- [Your goal]:
Omit every picture while repeating the entries exactly.

::::

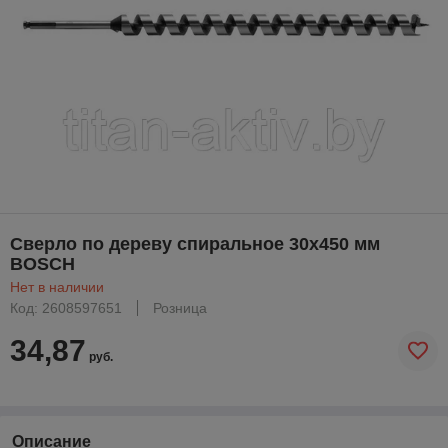
Сверло по дереву спиральное 30х450 мм
BOSCH
Нет в наличии
Код: 2608597651
Розница
34,87
руб.
Описание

::::

- [Exercise output]:
Сверло по дереву спиральное 30х450 мм
BOSCH
Нет в наличии
Код: 2608597651
Розница
34,87
руб.
Описание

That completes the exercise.